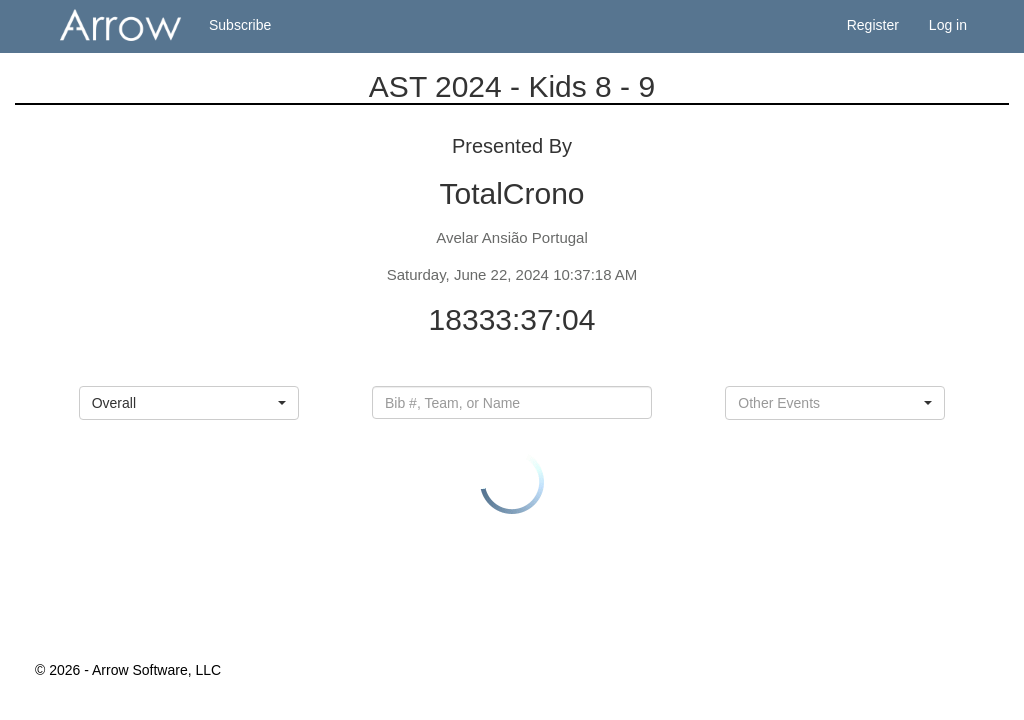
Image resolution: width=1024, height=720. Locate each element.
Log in (948, 25)
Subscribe (240, 25)
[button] (189, 403)
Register (873, 25)
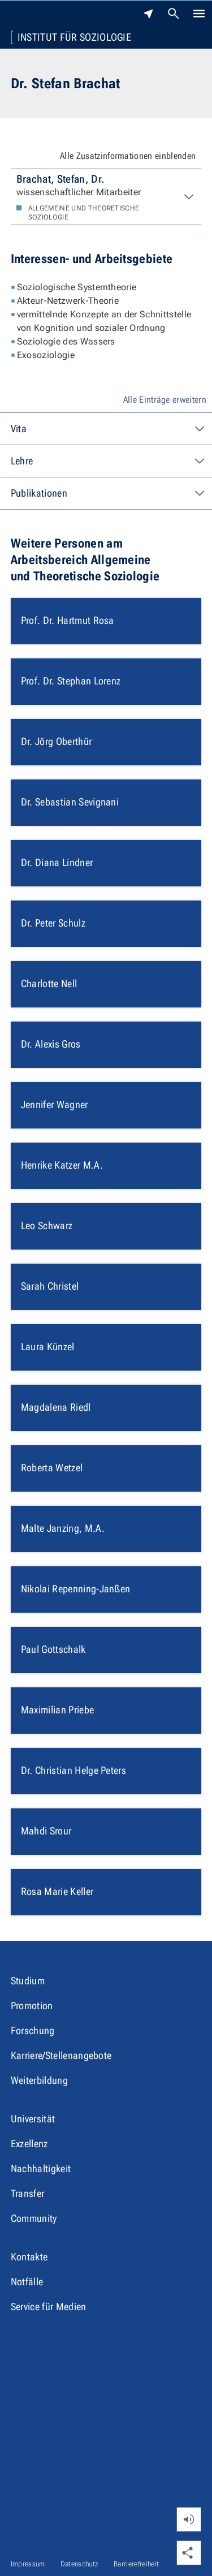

§ Exercise goal
The response must repeat all the lines above exactly and include no pictures.

§ Output below
Image resolution: width=1024, height=720. Locate each element.
Log in (948, 25)
Subscribe (240, 25)
[button] (189, 403)
Register (873, 25)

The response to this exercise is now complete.